How Did Pop Music Speak Truth to Power in Thatcher’s Britain?
“The Fascist Groove Thing: A History of Thatcher's Britain in 21 Mixtapes”, a new book by Dr. Hugh Hodges, serves as a lyrical reconstruction of Britain under the leadership of Margaret Thatcher
A new book penned by Dr. Hugh Hodges, professor and chair of the Cultural Studies Department at Trent, is amplifying an era of music marked by dissenting youth voices and lyrics that served as ‘fists in the air’ of resistance during a defining era of British politics.
The Fascist Groove Thing lays out the political landscape of “Margaret Thatcher’s Britain” in the late 1970s and 1980s – an era shaped by conservativism and her leadership, using the urgent and still-relevant songs of bands like the Clash, the Specials, the Au Pairs, the Style Council, the Pet Shop Boys, and nearly 400 other bands and solo artists of the time.
Show how music makes meaning for its audience
Each chapter presents a mixtape (or “playlist”) with a tie to features of Thatcher’s Britain, followed by an exploration of how those songs recorded, commented on, and defied Thatcher and Thatcherism. The result is an alternative political history of the period, but the book is also a project steeped in personal and professional passion for Professor Hodges.
“This is the music I grew up with, so it is always something I've wanted to think about critically,” Prof. Hodges explains. “I wanted to write something about how music makes meaning in a way that is accessible to an audience who could go back, relive and understand that period, but also appeal to [a reader] who might not have the technical, theoretical background.”
Prof. Hodges started building the book’s playlists partly in response to recent, conservative-leaning histories of Britain in the 1970s and ‘80s. These histories have sought to rehabilitate Thatcher by downplaying the social damage caused by her policies and recasting her as a strong leader who saved the nation from the economic malaise of the 1970s. Some, like Netflix’s The Crown, have even tried to cast her as a plucky, forward-looking feminist icon.
“Some of the point of this project is ‘don’t forget’,” explains Prof. Hodges. “Focusing on what music had to say through this period is a way of talking about, how despite everything, it was possible to be optimistic and find joy and battle the greyness, the bleakness, the rain-soaked horror of the Thatcher era, with a medium that speaks joy even as it is speaking resistance.”
Keeping a record through pop music
In many ways this book treats vintage vinyl as a truly historic record of a time of extreme political change. Prof. Hodges hopes that the book captures the voice of an era, and complements his existing publications on literature and music including essays on Fela Kuti, Lord Kitchener, and Bob Marley.

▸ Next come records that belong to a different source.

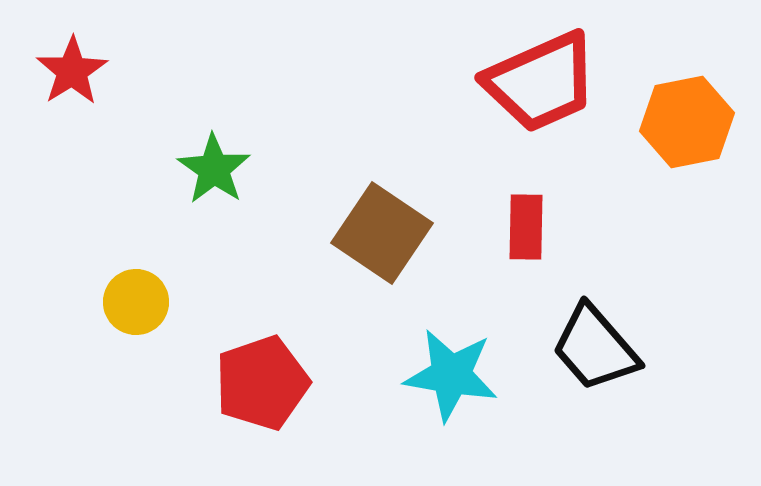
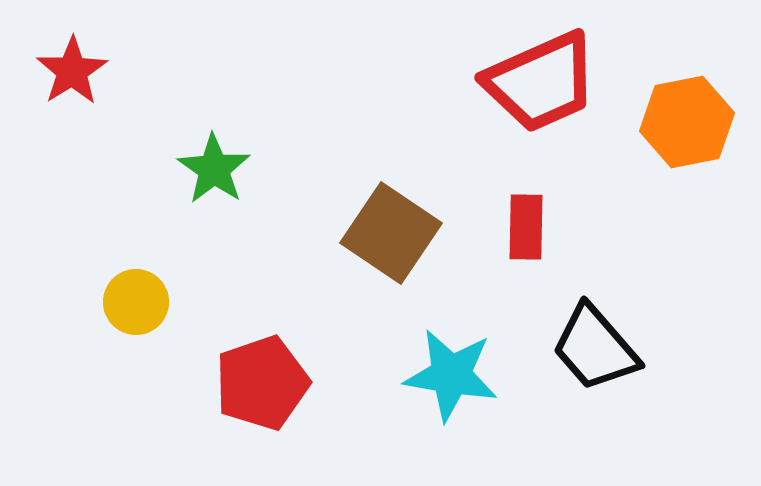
brown square: moved 9 px right
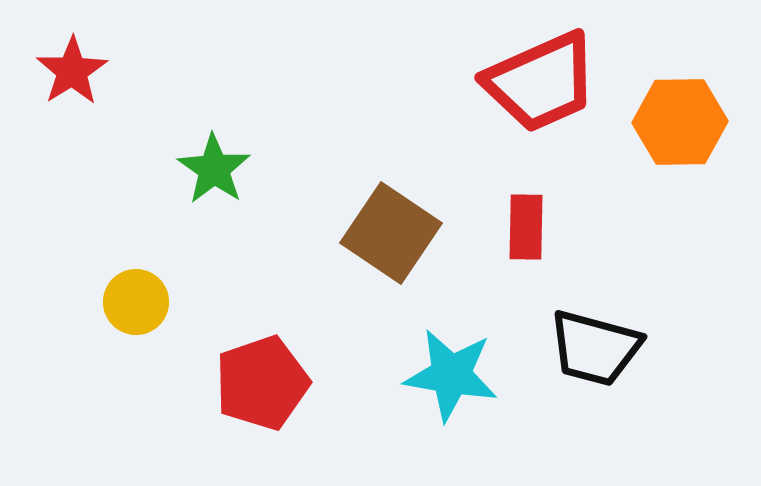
orange hexagon: moved 7 px left; rotated 10 degrees clockwise
black trapezoid: rotated 34 degrees counterclockwise
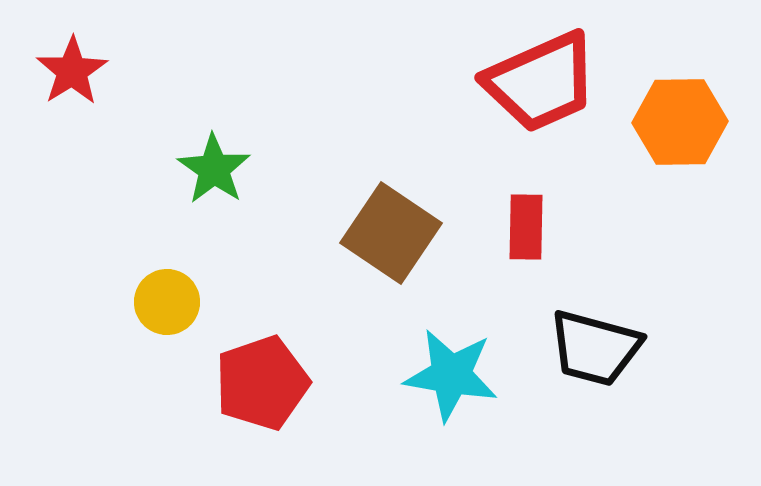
yellow circle: moved 31 px right
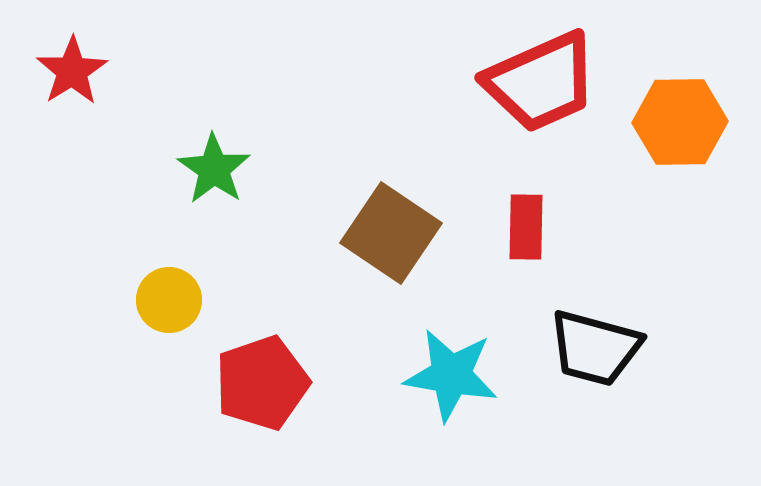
yellow circle: moved 2 px right, 2 px up
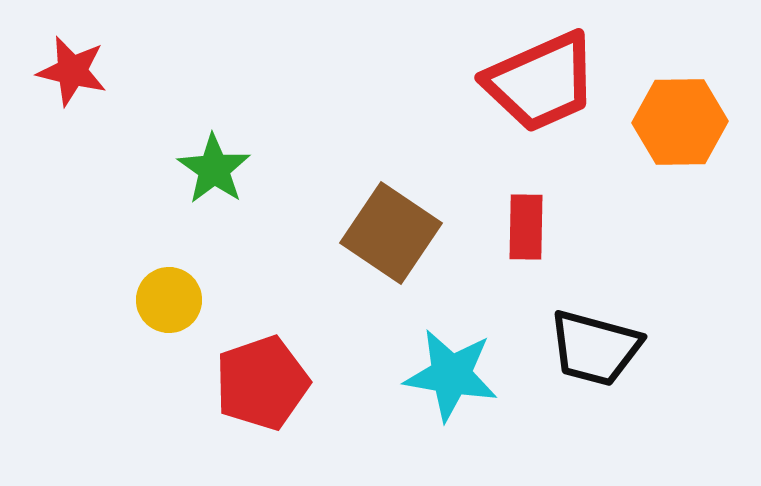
red star: rotated 26 degrees counterclockwise
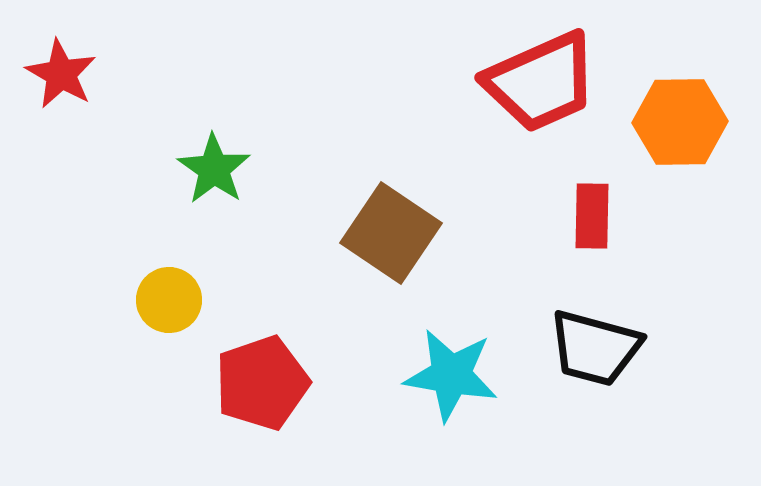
red star: moved 11 px left, 3 px down; rotated 16 degrees clockwise
red rectangle: moved 66 px right, 11 px up
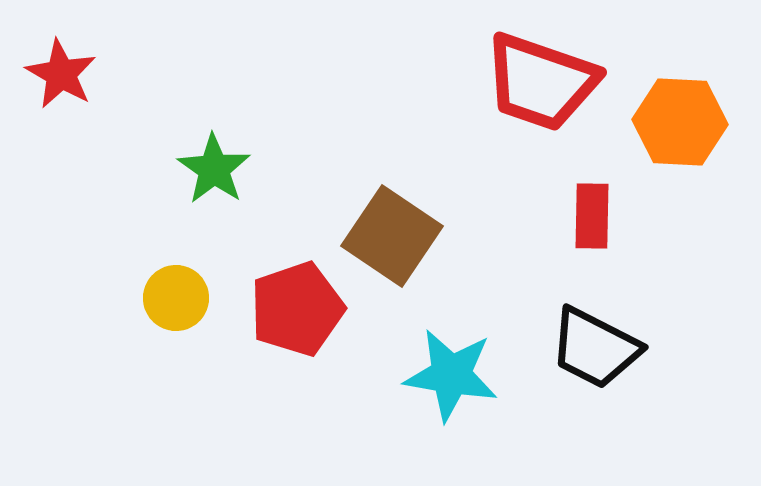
red trapezoid: rotated 43 degrees clockwise
orange hexagon: rotated 4 degrees clockwise
brown square: moved 1 px right, 3 px down
yellow circle: moved 7 px right, 2 px up
black trapezoid: rotated 12 degrees clockwise
red pentagon: moved 35 px right, 74 px up
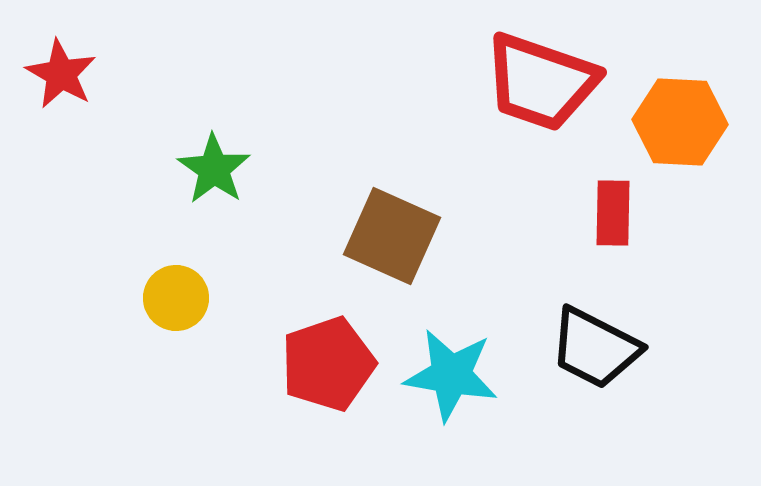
red rectangle: moved 21 px right, 3 px up
brown square: rotated 10 degrees counterclockwise
red pentagon: moved 31 px right, 55 px down
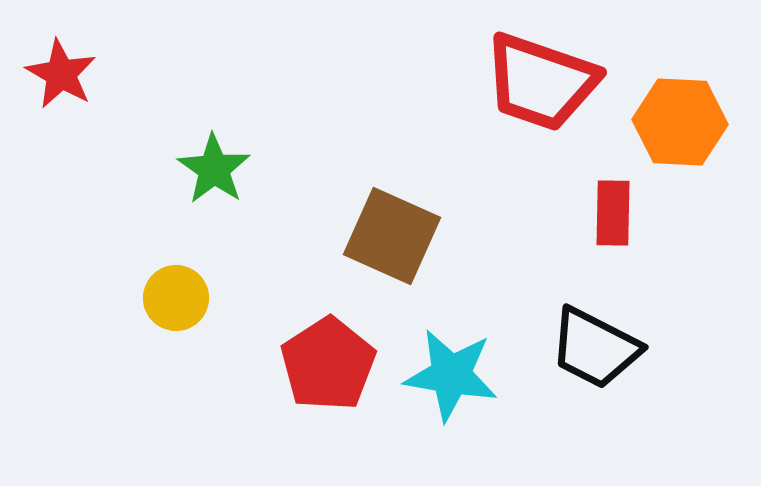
red pentagon: rotated 14 degrees counterclockwise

“The musical record serves as a [historic record], and the way that popular music keeps a record is distinctive and unique,” he shares. “I’ve always worked with literature and music—written about Bob Marley and others—and I've been interested in the fact that popular music in Britain engaged with politics in a way that was kind of usual.”
A launch event for The Fascist Groove Thing: A History of Thatcher’s Britain in 21 Mixtapes will take place on Wednesday, March 1 at 7:00 p.m. at Bagnani Hall at Trent’s downtown Traill College.